With Morning Drink I still find myself thinking about the characters while I’m off doing my right-brain stuff, and have a copious file of extra thoughts I feel compelled to add to the story. I hate feeling as though it is never going to be finished. Of course, even more than that I hate re-writing seven hundred times because I wrote myself into corners. From Not Planning.

So when I begin writing this next work I’m looking forward to having a very clear idea of my structure and not writing myself up trees and into relationships that make no sense or are physically or temporally impossible . I’m already itching to start drafting but I’m furiously denying myself until at least after Christmas. When I wave that metaphorical flag and allow myself to start running I’m going to be absolutely delighted to meet my characters and start making them breathe.

I hope they won’t mind that I have their whole lives mapped out for them. I also hope they behave – and do as they’re told…

How do you plan your writing? Do your characters stick to the script?

Writing Down the Bones: On Natalie Goldberg

Natalie is so much a part of me she even showed up in my manuscript At the Hour of the Morning Drink. When her voice begins to shine through in my writing it isn’t because I’m sitting with her books in my hand and typing up phrases, it’s because her words have done exactly what she said the words of my favourite writers should do; they have been absorbed into a deeper part of my consciousness.

Natalie has been my greatest teacher for many years – without her I might be typing this blog post but I’d have arrived via a quite different route.

Thanks to her I discovered how to trust everything I had been doing. I’d been on the right track all along! I’d been composting, working with my obsessions, going for the jugular. Practising my craft.

I knew it wasn’t a bad thing to write pages and pages of words. I knew in my belly that somehow I would figure out what to do with them.
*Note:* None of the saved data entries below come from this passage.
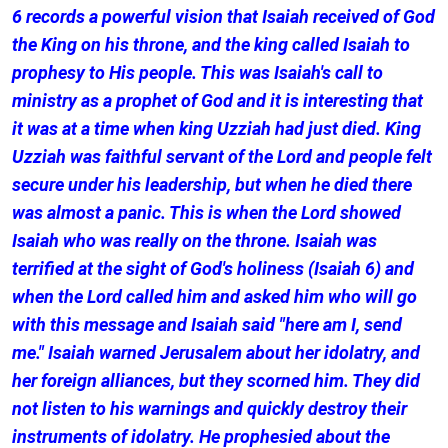
6 records a powerful vision that Isaiah received of God
the King on his throne, and the king called Isaiah to
prophesy to His people. This was Isaiah's call to
ministry as a prophet of God and it is interesting that
it was at a time when king Uzziah had just died. King
Uzziah was faithful servant of the Lord and people felt
secure under his leadership, but when he died there
was almost a panic. This is when the Lord showed
Isaiah who was really on the throne. Isaiah was
terrified at the sight of God's holiness (Isaiah 6) and
when the Lord called him and asked him who will go
with this message and Isaiah said "here am I, send
me." Isaiah warned Jerusalem about her idolatry, and
her foreign alliances, but they scorned him. They did
not listen to his warnings and quickly destroy their
instruments of idolatry. He prophesied about the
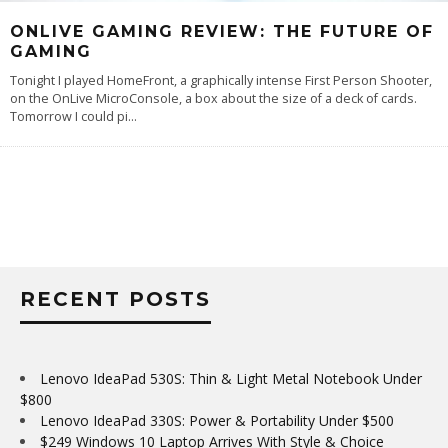
ONLIVE GAMING REVIEW: THE FUTURE OF
GAMING
Tonight I played HomeFront, a graphically intense First Person Shooter,
on the OnLive MicroConsole, a box about the size of a deck of cards.
Tomorrow I could pi
...
RECENT POSTS
Lenovo IdeaPad 530S: Thin & Light Metal Notebook Under
$800
Lenovo IdeaPad 330S: Power & Portability Under $500
$249 Windows 10 Laptop Arrives With Style & Choice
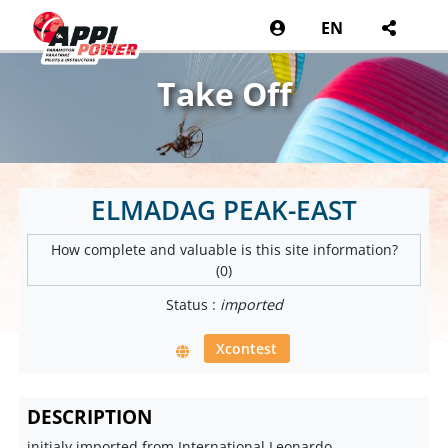
EN
Take Off
ELMADAG PEAK-EAST
How complete and valuable is this site information?
(0)
Status :
imported
Xcontest
DESCRIPTION
initialy imported from International Leonardo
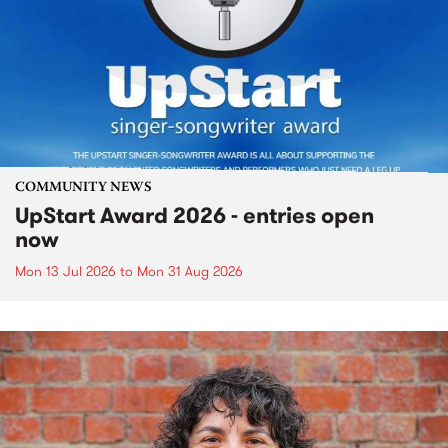
COMMUNITY NEWS
UpStart Award 2026 - entries open
now
Mon 13 Jul 2026
to
Mon 31 Aug 2026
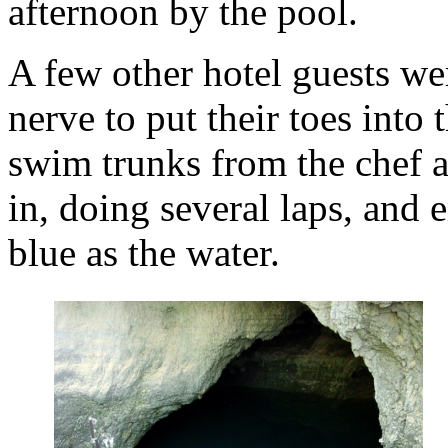
afternoon by the pool.
A few other hotel guests wer
nerve to put their toes into
swim trunks from the chef 
in, doing several laps, and 
blue as the water.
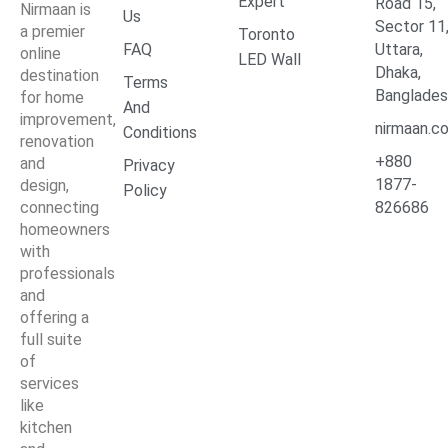
Expert
Road 15,
Nirmaan is
Us
Sector 11
a premier
Toronto
FAQ
Uttara,
online
LED Wall
Dhaka,
destination
Terms
Banglade
for home
And
improvement,
nirmaan.c
Conditions
renovation
+880
and
Privacy
1877-
design,
Policy
connecting
826686
homeowners
with
professionals
and
offering a
full suite
of
services
like
kitchen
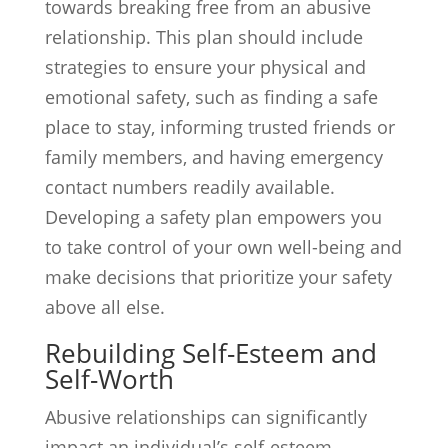
towards breaking free from an abusive
relationship. This plan should include
strategies to ensure your physical and
emotional safety, such as finding a safe
place to stay, informing trusted friends or
family members, and having emergency
contact numbers readily available.
Developing a safety plan empowers you
to take control of your own well-being and
make decisions that prioritize your safety
above all else.
Rebuilding Self-Esteem and
Self-Worth
Abusive relationships can significantly
impact an individual’s self-esteem.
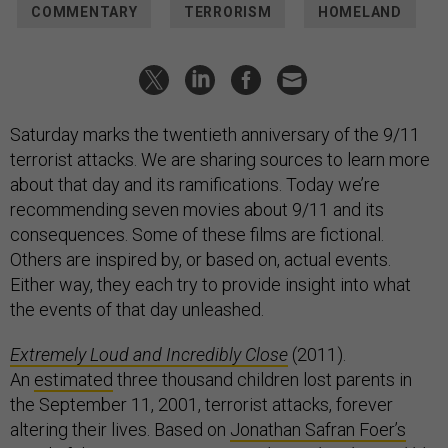
COMMENTARY
TERRORISM
HOMELAND
Saturday marks the twentieth anniversary of the 9/11
terrorist attacks. We are sharing sources to learn more
about that day and its ramifications. Today we’re
recommending seven movies about 9/11 and its
consequences. Some of these films are fictional.
Others are inspired by, or based on, actual events.
Either way, they each try to provide insight into what
the events of that day unleashed.
Extremely Loud and Incredibly Close
(2011).
An
estimated
three thousand children lost parents in
the September 11, 2001, terrorist attacks, forever
altering their lives. Based on
Jonathan Safran Foer’s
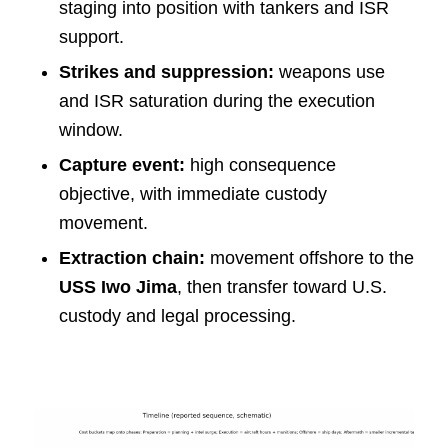
staging into position with tankers and ISR
support.
Strikes and suppression:
weapons use
and ISR saturation during the execution
window.
Capture event:
high consequence
objective, with immediate custody
movement.
Extraction chain:
movement offshore to the
USS Iwo Jima
, then transfer toward U.S.
custody and legal processing.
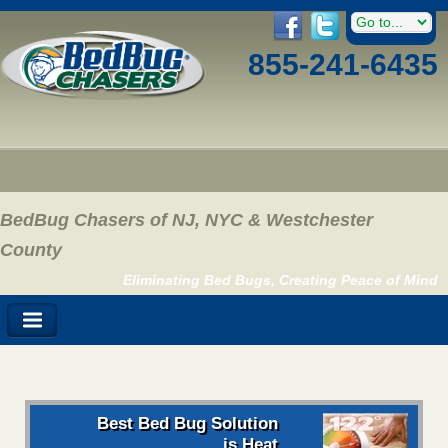
855-241-6435
BedBug Chasers of NJ, NYC & Westchester
County
Eliminating Bed Bugs, Creating Peace of Mind
Best Bed Bug Solution
is Heat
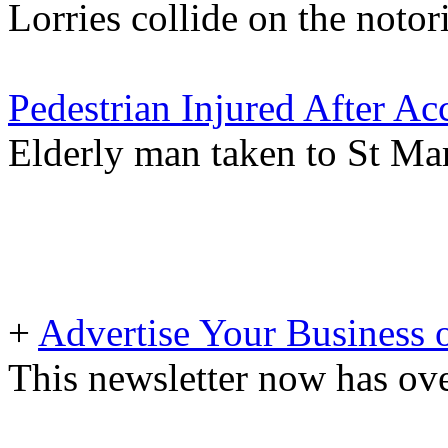
Lorries collide on the not
Pedestrian Injured After Ac
Elderly man taken to St Mar
+
Advertise Your Business 
This newsletter now has ove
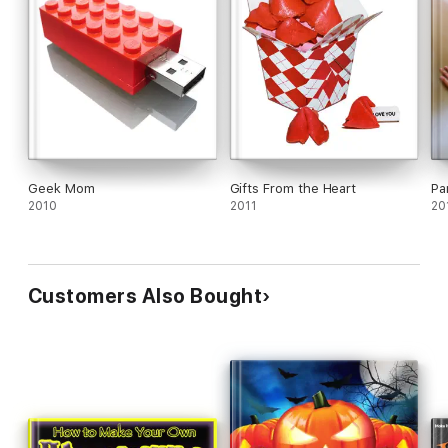
Geek Mom
Gifts From the Heart
Pa
2010
2011
20
Customers Also Bought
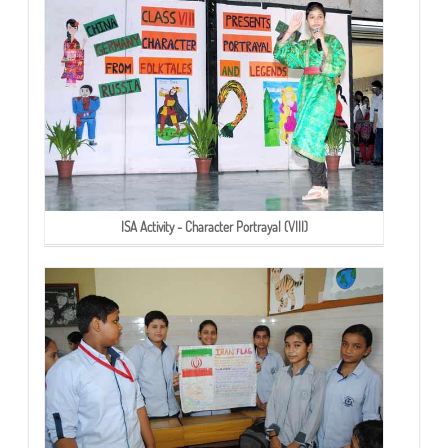
ISA Activity - Character Portrayal (VIII)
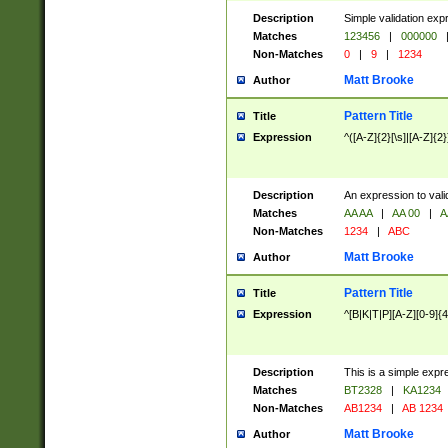
Description
Simple validation exp
Matches
123456
|
000000
Non-Matches
0
|
9
|
1234
Matt Brooke
Author
Pattern Title
Title
Expression
^([A-Z]{2}[\s]|[A-Z]{2}
Description
An expression to val
Matches
AA AA
|
AA 00
|
A
Non-Matches
1234
|
ABC
Matt Brooke
Author
Pattern Title
Title
Expression
^[B|K|T|P][A-Z][0-9]{4
Description
This is a simple expr
Matches
BT2328
|
KA1234
Non-Matches
AB1234
|
AB 1234
Matt Brooke
Author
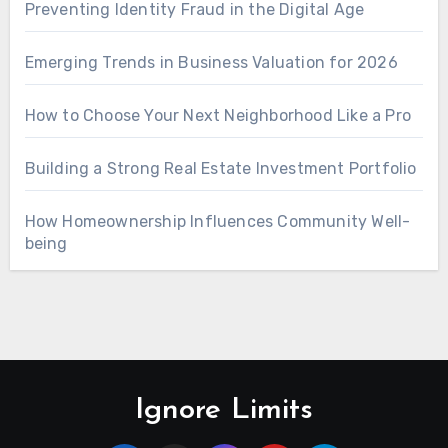
Preventing Identity Fraud in the Digital Age
Emerging Trends in Business Valuation for 2026
How to Choose Your Next Neighborhood Like a Pro
Building a Strong Real Estate Investment Portfolio
How Homeownership Influences Community Well-
being
Ignore Limits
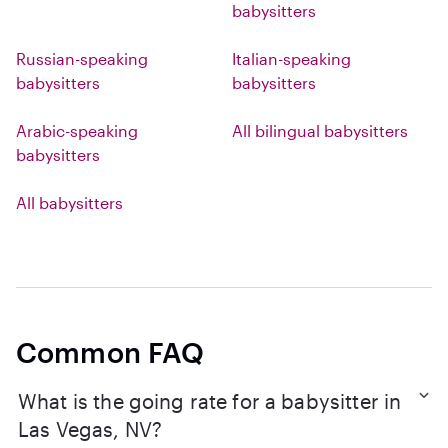
babysitters
Russian-speaking
Italian-speaking
babysitters
babysitters
Arabic-speaking
All bilingual babysitters
babysitters
All babysitters
Common FAQ
What is the going rate for a babysitter in
Las Vegas, NV?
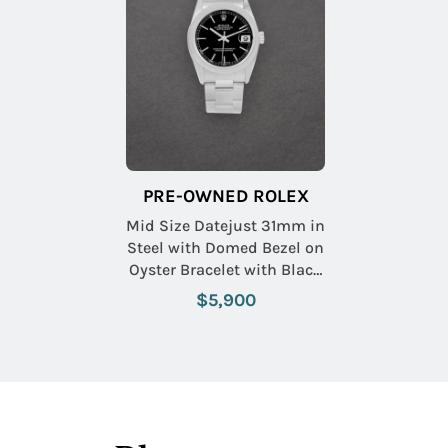
PRE-OWNED ROLEX
Mid Size Datejust 31mm in
Steel with Domed Bezel on
Oyster Bracelet with Black
Stick Dial
$5,900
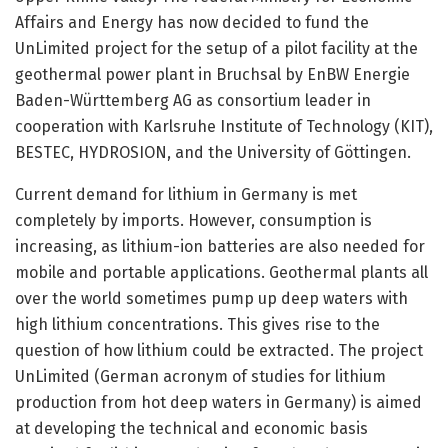
Affairs and Energy has now decided to fund the
UnLimited project for the setup of a pilot facility at the
geothermal power plant in Bruchsal by EnBW Energie
Baden-Württemberg AG as consortium leader in
cooperation with Karlsruhe Institute of Technology (KIT),
BESTEC, HYDROSION, and the University of Göttingen.
Current demand for lithium in Germany is met
completely by imports. However, consumption is
increasing, as lithium-ion batteries are also needed for
mobile and portable applications. Geothermal plants all
over the world sometimes pump up deep waters with
high lithium concentrations. This gives rise to the
question of how lithium could be extracted. The project
UnLimited (German acronym of studies for lithium
production from hot deep waters in Germany) is aimed
at developing the technical and economic basis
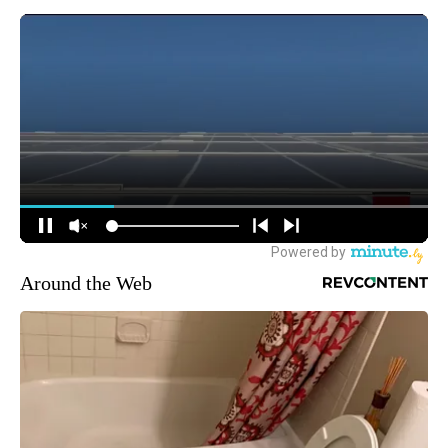
Around the Web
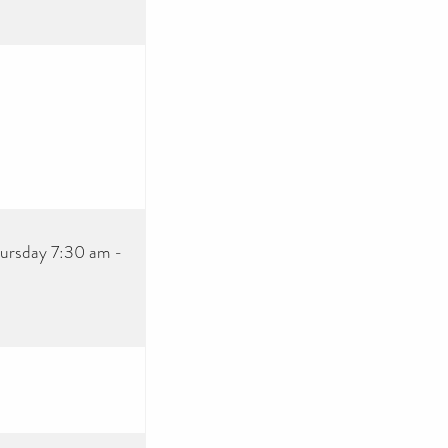
ursday 7:30 am -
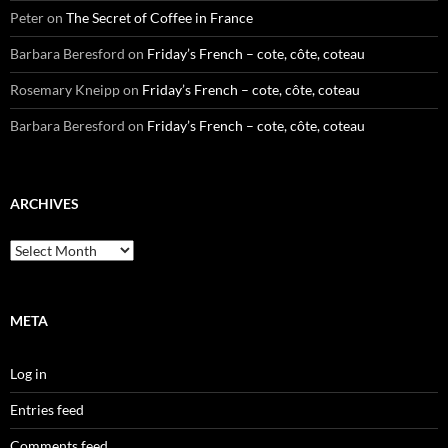
Peter
on
The Secret of Coffee in France
Barbara Beresford
on
Friday’s French – cote, côte, coteau
Rosemary Kneipp
on
Friday’s French – cote, côte, coteau
Barbara Beresford
on
Friday’s French – cote, côte, coteau
ARCHIVES
Archives
META
Log in
Entries feed
Comments feed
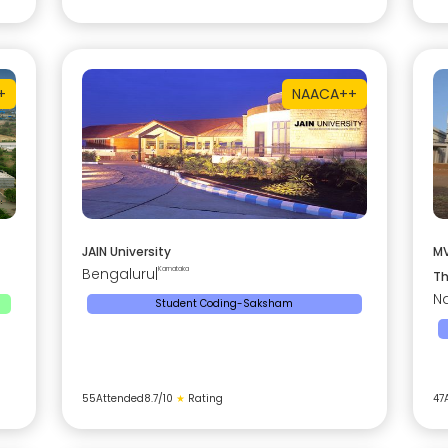
+
NAAC
A++
JAIN University
MV
Bengaluru
|
Karnataka
Th
Na
Student Coding-Saksham
55
Attended
8.7
/10
★
Rating
47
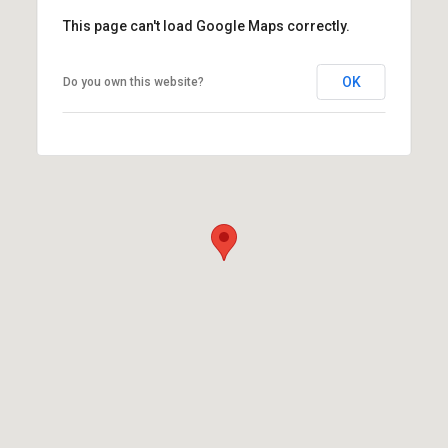
This page can't load Google Maps correctly.
OK
Do you own this website?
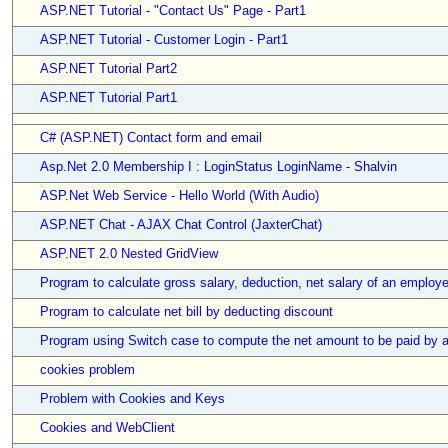
ASP.NET Tutorial - "Contact Us" Page - Part1
ASP.NET Tutorial - Customer Login - Part1
ASP.NET Tutorial Part2
ASP.NET Tutorial Part1
C# (ASP.NET) Contact form and email
Asp.Net 2.0 Membership I : LoginStatus LoginName - Shalvin
ASP.Net Web Service - Hello World (With Audio)
ASP.NET Chat - AJAX Chat Control (JaxterChat)
ASP.NET 2.0 Nested GridView
Program to calculate gross salary, deduction, net salary of an employ
Program to calculate net bill by deducting discount
Program using Switch case to compute the net amount to be paid by 
cookies problem
Problem with Cookies and Keys
Cookies and WebClient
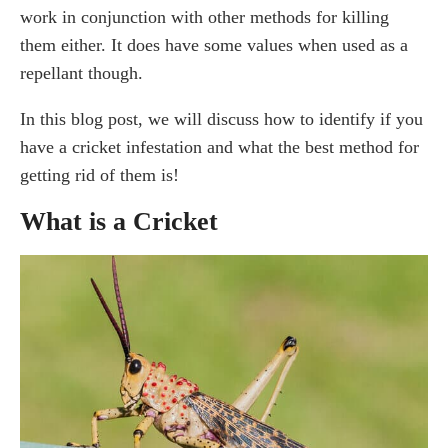
work in conjunction with other methods for killing
What do crickets eat?
them either. It does have some values when used as a
Do crickets bite?
repellant though.
What attracts crickets in the house?
Does Vinegar Kill Crickets?
In this blog post, we will discuss how to identify if you
How Does Vinegar Affect Crickets?
have a cricket infestation and what the best method for
Does vinegar repel crickets?
getting rid of them is!
How fast does vinegar terminate crickets?
What is a Cricket
How to Get Rid of Crickets Naturally
Will Windex kill crickets?
Will baking soda kill crickets?
Does peppermint oil kill crickets?
Use cricket traps
Use plants that repel crickets
Diatomaceous earth
Essential Oils
Boric acid bait trap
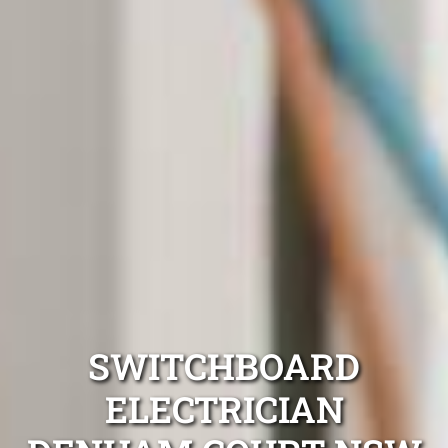
SWITCHBOARD
ELECTRICIAN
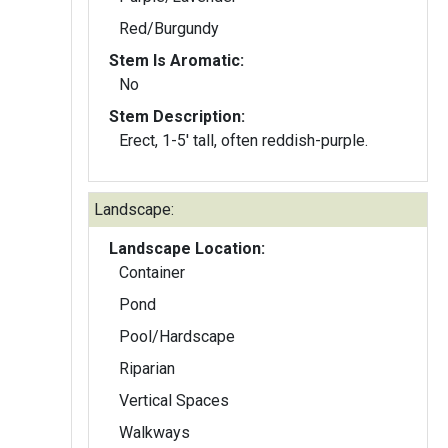
Red/Burgundy
Stem Is Aromatic:
No
Stem Description:
Erect, 1-5' tall, often reddish-purple.
Landscape:
Landscape Location:
Container
Pond
Pool/Hardscape
Riparian
Vertical Spaces
Walkways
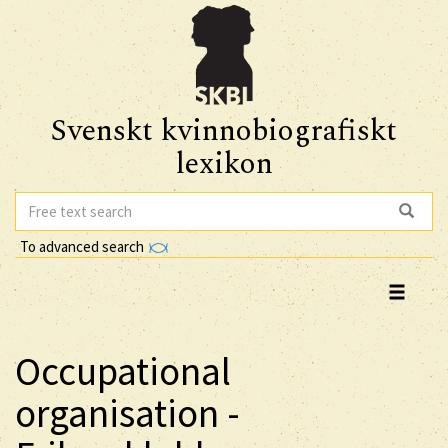
Svenskt kvinnobiografiskt
lexikon
To advanced search
Occupational
organisation -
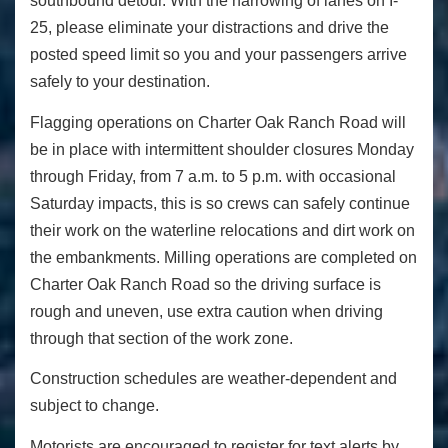
southbound detour. With the narrowing of lanes on I-
25, please eliminate your distractions and drive the
posted speed limit so you and your passengers arrive
safely to your destination.
Flagging operations on Charter Oak Ranch Road will
be in place with intermittent shoulder closures Monday
through Friday, from 7 a.m. to 5 p.m. with occasional
Saturday impacts, this is so crews can safely continue
their work on the waterline relocations and dirt work on
the embankments. Milling operations are completed on
Charter Oak Ranch Road so the driving surface is
rough and uneven, use extra caution when driving
through that section of the work zone.
Construction schedules are weather-dependent and
subject to change.
Motorists are encouraged to register for text alerts by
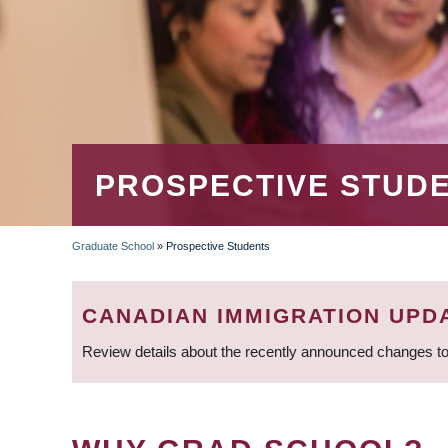
PROSPECTIVE STUD
Graduate School
»
Prospective Students
BREADCRUMB
CANADIAN IMMIGRATION UPD
Review details about the recently announced changes to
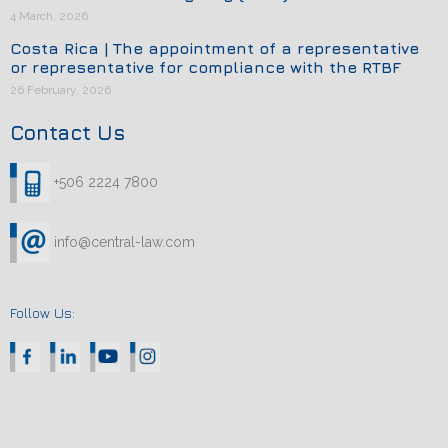
4 March, 2026
Costa Rica | The appointment of a representative
or representative for compliance with the RTBF
26 February, 2026
Contact Us
+506 2224 7800
info@central-law.com
Follow Us:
Now it was writing practise – I was doing the daily exercise that would one day make me a strong writer.

I knew I needed to be observant but Nat put down on the page concrete ways to do this. Sit in cafes and write about the dried blob of barbecue sauce on the menu, the dry grey décor, the little blond boy at the table opposite, whose sleeves are too short.

She nodded – yes, it’s okay to write what’s under the surface. The stuff that’s not nice.

My writing began to extend. Instead of just writing about LL (lost love) over and over, I wrote about my step-father, my brother, my best friend. I wrote about Deauville and Madeira and Cornwall and London. I began to see my passions in black and white – the themes that would separate me from other writers.

I could write about Nat for hours. How I’d like to play word games with her, sit in cafes and write and write, walk the warm evening streets of Taos with her. Share chocolate chip cookies.

So don’t be surprised when she shows up in my writing. She’s there along with my other loves as I strive to be more and more myself.

Who shows up in your writing and what do they say?

Why I Write

I write because I can’t stop myself.

I ‘began’ writing three times. Once at the age of thirteen in an old hardback notebook of my grandmother’s. The second time I was nineteen and wrote two-thirds of a play I had no idea what to do with. The third time was at twenty-four when I decided categorically I didn’t want to live alongside everyone else. I wanted to hide from a life that hurt too much.

Sixteen years later I’m about to have my first short story published. Life still visits me daily and I battle her and also embrace her. And  – as I have done since I was thirteen, and probably younger – I write to feel the pen in my hand, the paper beneath my wrist as I move it across the page. And in the years between I have slowly learned what to do with the words I’m compelled to put on paper because I can’t stop moving my hand.